Selbst ein deutscher Pass nützt nichts. Zuwanderer, die sich einbürgern lassen und die deutsche Staatsangehörigkeit annehmen, bleiben in der Ideologie der NPD das, was sie sind: Ausländer. Und vor ihnen gelte es, das deutsche Volk zu schützen, Menschen nicht-deutscher Herkunft sollten daher vom Schutz der Grundrechte ausgenommen werden – womit sie vogelfrei wären. Man wolle, formulierte der frühere NPD-Vorsitzende Udo Voigt im Jahr 2011 unmissverständlich, das demokratische System abschaffen und stattdessen einen „Volksstaat“ errichten, eine „Gemeinschaft physisch und seelisch gleichartiger Menschen“, eine ethnisch reine Volksgemeinschaft.
Zitate wie diese und viele andere, welche die Verfassungsfeindlichkeit der NPD, ihre Gewaltbereitschaft und ihre Nähe zur nationalsozialistischen Ideologie belegen sollen, finden sich in dem Verbotsantrag der Bundesländer, den diese am morgigen Dienstag beim Bundesverfassungsgericht in Karlsruhe einreichen wollen. Vor einem Jahr beschlossen die Ministerpräsidenten, notfalls alleine, also ohne Bundesregierung und Bundestag, einen neuen Anlauf für ein Verbotsverfahren zu unternehmen, nun ist der Antrag fertig, den die beiden Rechtsprofessoren Christoph Möllers und Christian Waldhoff von der Berliner Humboldt-Universität erstellt haben. Auf knapp 270 Seiten begründen sie ihren Antrag, hinzu kommen eine mehr als tausendseitige Materialsammlung sowie mehrere wissenschaftliche Gutachten.
Die Länder haben die Lehren aus dem ersten Verbotsverfahren gezogen, das 2003 an der sogenannten V-Mann-Problematik gescheitert war, und nur Material aufgenommen, das zweifelsfrei nicht von Informanten der Verfassungsschutzämter stammt. Mit ihrer Unterschrift beglaubigen die 16 Innenminister der Länder, dass alle Belege authentisches NPD-Gedankengut darstellen. Und dieses lässt nach Ansicht der beiden Rechtsprofessoren keinen Zweifel aufkommen, dass es sich bei der NPD um eine aggressiv ausländerfeindliche und die Ideologie des Nationalsozialismus verherrlichende Partei handele, die in „aggressiv-kämpferischer Weise“ die freiheitliche Demokratie beseitigen wolle. Als Beleg dient ein dem Antrag beigefügtes Gutachten des Münchner Instituts für Zeitgeschichte. Demnach sei die NPD – wie die NSDAP – geprägt von einer totalitären und demokratiefeindlichen Ideologie. Das rassistisch fundierte Freund-Feind-Denken, der militante Antiliberalismus und Antisemitismus belege „eine Wesensverwandtschaft zwischen NPD und NSDAP“.
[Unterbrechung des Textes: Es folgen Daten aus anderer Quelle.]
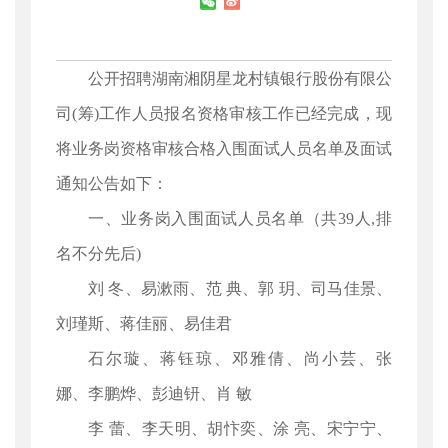
公开招聘湖南湘阴星龙村镇银行股份有限公
司(筹)工作人员报名资格审核工作已经完成，现
将业务岗资格审核合格入围面试人员名单及面试
通知公告如下：
一、业务岗入围面试人员名单（共39人,排
名不分先后)
刘 冬、易漱雨、范 典、郭 玥、司马佳景、
刘瑾斯、蒋佳丽、易佳君
石尔璇、蒋钰琼、邓雅倩、尚小芸、张
娜、李鹏烨、彭迪钘、肖 敏
李 蕾、李天明、胡忭奕、涂 亮、宋宁宁、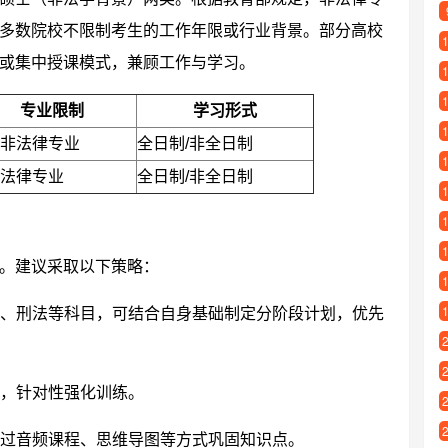
多数院校不限制考生的工作年限或行业背景。部分高校
或集中授课模式，兼顾工作与学习。
专业限制
学习形式
非法律专业
全日制/非全日制
法律专业
全日制/非全日制
。建议采取以下策略：
、刑法等科目，可结合自身基础制定分阶段计划，优先
，针对性强化训练。
过音频课程、思维导图等方式巩固知识点。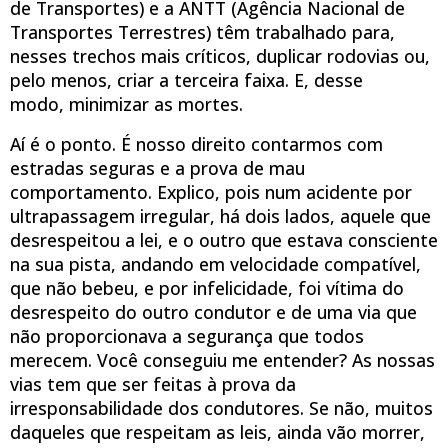
de Transportes) e a ANTT (Agência Nacional de
Transportes Terrestres) têm trabalhado para,
nesses trechos mais críticos, duplicar rodovias ou,
pelo menos, criar a terceira faixa. E, desse
modo, minimizar as mortes.
Aí é o ponto. É nosso direito contarmos com
estradas seguras e a prova de mau
comportamento. Explico, pois num acidente por
ultrapassagem irregular, há dois lados, aquele que
desrespeitou a lei, e o outro que estava consciente
na sua pista, andando em velocidade compatível,
que não bebeu, e por infelicidade, foi vítima do
desrespeito do outro condutor e de uma via que
não proporcionava a segurança que todos
merecem. Você conseguiu me entender? As nossas
vias tem que ser feitas à prova da
irresponsabilidade dos condutores. Se não, muitos
daqueles que respeitam as leis, ainda vão morrer,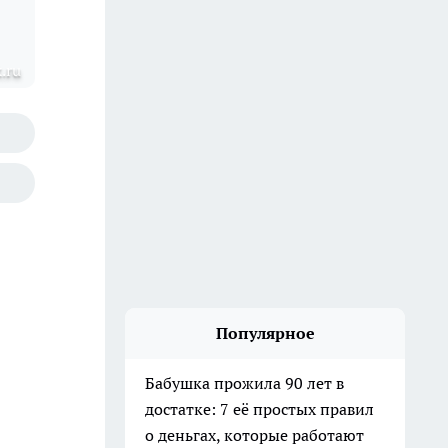
.ru
Популярное
Бабушка прожила 90 лет в
достатке: 7 её простых правил
о деньгах, которые работают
Zweites zentrales Argument: Die NPD belasse es nicht nur bei Worten, sondern lasse ihrer rassistischen Ideologie auch Gewalttaten folgen. Jedes vierte NPD-Vorstandsmitglied aus Bund und Ländern sei mindestens einmal wegen Körperverletzung, Sachbeschädigung, Nötigung, Landfriedensbruch oder Propagandadelikte rechtskräftig verurteilt, jeder Zweite von ihnen sei ein Wiederholungstäter, rechne man noch die nicht abgeschlossenen oder laufenden Verfahren hinzu, sei fast jeder dritte NPD-Funktionär ein Straftäter. Die Mordserie der Zwickauer Terrorzelle NSU belege, dass es direkte Verbindungen zwischen der NPD und der gewaltbereiten Neonazi-Szene gebe. In einem weiteren Gutachten wollen die Antragsteller zudem aufzeigen, wie das politische Handeln der NPD in Mecklenburg-Vorpommern, wo sie im Landtag sitzt und sich auf staatlich finanzierte Strukturen stützen kann, „bereits heute zu einer Beeinträchtigung eines offenen demokratischen Lebens auf lokaler Ebene“ geführt habe. Die Demokratie sei nicht nur bedroht, sondern bereits beeinträchtigt.
Bundesregierung und Bundestag werden sich im Gegensatz zum ersten Verbotsverfahren dem Antrag der Länder nicht anschließen. In den Koalitionsverhandlungen forderten die beiden SPD-Innenminister Boris Pistorius (Niedersachsen) und Ralf Jäger (Nordrhein-Westfalen), die Große Koalition solle aktiv werden und eigene Anträge stellen. Doch Bundesinnenminister Hans-Peter Friedrich (CSU) lehnte dies kategorisch ab.